Sarah Hunter from BIS Oxford Economics said the nation looked likely to escape a worst-case scenario akin to the Great Depression.

“With the health outcomes tracking better than expected [which has allowed an earlier-than-anticipated end to lockdown conditions] and the government packages providing a significant support to household income, the decline in GDP in the first half of 2020 will be relatively small when compared to other economies,” she wrote.

“We now expect the peak-to-trough fall in GDP to be significantly less than 10 percent.

“Although the immediate outlook is better than anticipated a couple of months ago, the economy still faces challenges.

“The size and speed of the decline are unprecedented and, as currently legislated, there is a substantial policy cliff edge at the end of the third quarter [when the majority of the additional support for households comes to an end] that must be navigated.”

Frydenberg said the government would provide an update on the economy and stimulus programs in July.

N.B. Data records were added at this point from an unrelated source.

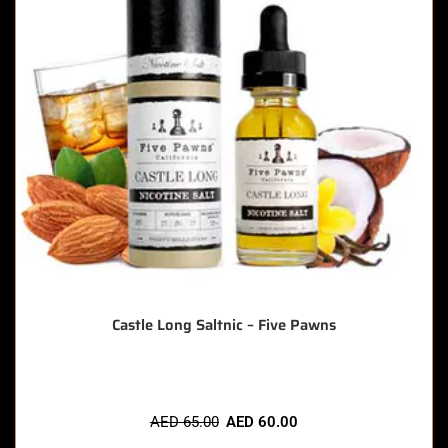
Castle Long Saltnic – Five Pawns
AED
65.00
AED
60.00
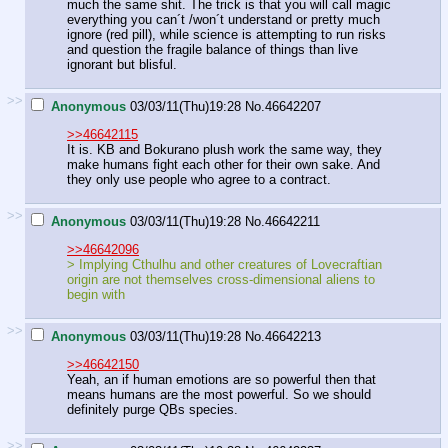
much the same shit. The trick is that you will call magic
everything you can´t /won´t understand or pretty much
ignore (red pill), while science is attempting to run risks
and question the fragile balance of things than live
ignorant but blisful.
>>
Anonymous
03/03/11(Thu)19:28
No.
46642207
>>46642115
It is. KB and Bokurano plush work the same way, they
make humans fight each other for their own sake. And
they only use people who agree to a contract.
>>
Anonymous
03/03/11(Thu)19:28
No.
46642211
>>46642096
> Implying Cthulhu and other creatures of Lovecraftian
origin are not themselves cross-dimensional aliens to
begin with
>>
Anonymous
03/03/11(Thu)19:28
No.
46642213
>>46642150
Yeah, an if human emotions are so powerful then that
means humans are the most powerful. So we should
definitely purge QBs species.
>>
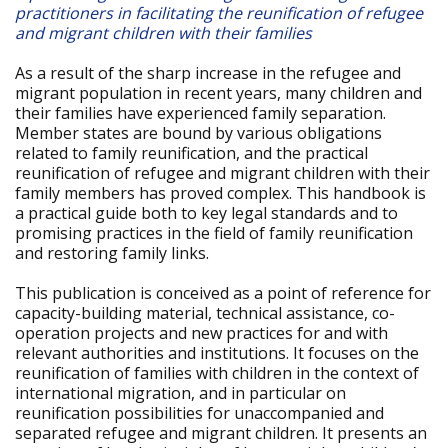
practitioners in facilitating the reunification of refugee
and migrant children with their families
As a result of the sharp increase in the refugee and
migrant population in recent years, many children and
their families have experienced family separation.
Member states are bound by various obligations
related to family reunification, and the practical
reunification of refugee and migrant children with their
family members has proved complex. This handbook is
a practical guide both to key legal standards and to
promising practices in the field of family reunification
and restoring family links.
This publication is conceived as a point of reference for
capacity-building material, technical assistance, co-
operation projects and new practices for and with
relevant authorities and institutions. It focuses on the
reunification of families with children in the context of
international migration, and in particular on
reunification possibilities for unaccompanied and
separated refugee and migrant children. It presents an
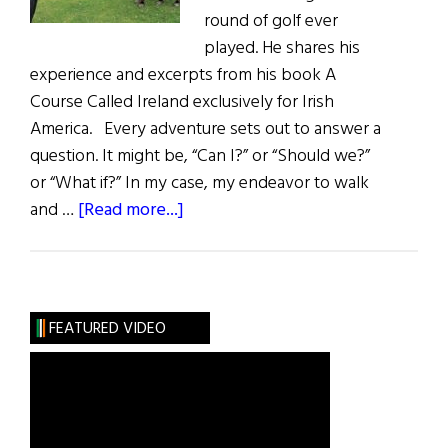
round of golf ever
played. He shares his
experience and excerpts from his book A
Course Called Ireland exclusively for Irish
America. Every adventure sets out to answer a
question. It might be, “Can I?” or “Should we?”
or “What if?” In my case, my endeavor to walk
about
and …
[Read more...]
A
Course
Called
Ireland
FEATURED VIDEO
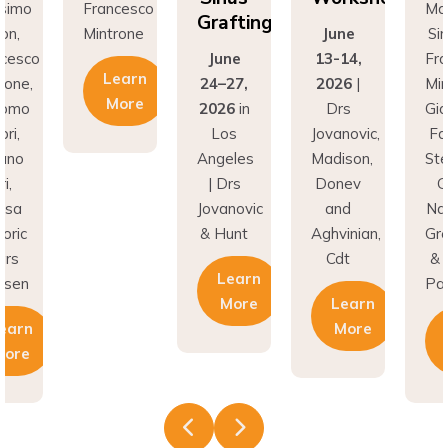
Grafting
on,
Mintrone
June
Si
ncesco
June
13-14,
Fr
Learn
rone,
24–27,
2026
|
Min
More
como
2026
in
Drs
Gi
ri,
Los
Jovanovic,
Fa
fano
Angeles
Madison,
St
i,
| Drs
Donev
G
asa
Jovanovic
and
Na
oric
& Hunt
Aghvinian,
Gre
ars
Cdt
& 
Learn
esen
Pal
More
Learn
earn
More
More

“The Finance Minister and I will be providing a detailed update on the economic numbers now in July as opposed to June, and we’re doing so because we’re going to announce, at the same time, the outcomes of our JobKeeper review,” he told reporters.

Saving for another rainy day

Possibly the most hazardous peril over the edge of that “fiscal cliff” was a newfound urgency in people to save for a rainy day, having now experienced the sudden and unexpected disruption caused by the pandemic.

The household saving rate jumped as households cut back on spending, despite a 6.2 percent increase in social assistance benefits.

“Households have already moved to boost precautionary savings, with the savings rise jumping to 5.5 percent from 3.5 percent in the fourth quarter of 2019 even as income was boosted by social assistance benefits,” EY’s chief economist Jo Masters said.

“This shift reflects the intensifying headwinds to spending.

“Households are absorbing higher unemployment, elevated job insecurity, falling house prices, concerns about a second Covid-19 outbreak, all against a backdrop of already high debt levels.”

The single biggest drag on the economy was this dramatic slump in private demand, which knocked 0.8 percentage points from GDP as household consumption fell 1.1 percent.

The ABS said a rise in spending on goods – notably in food and pharmaceuticals as people hoarded amid the early stages of the Covid-19 pandemic – was not enough to offset a significant fall in services spending.

The biggest spending falls were in those areas most severely affected by travel and social-distancing restrictions, such as transport services (-12 percent), hotels, cafes and restaurants (-9.2 percent), and arts and recreation.

Sales of clothing and footwear also plunged (-8.9 percent) as consumers focused their purchases on essential goods and home office equipment in preparation for lockdowns.

Separate ABS data show these are also the sectors that have suffered the largest job losses.

Partly offsetting the falls were a rise in government spending, which added 0.3 percentage points to growth, and net trade, which contributed 0.5 percentage points as imports slumped while commodity exports held up reasonably well.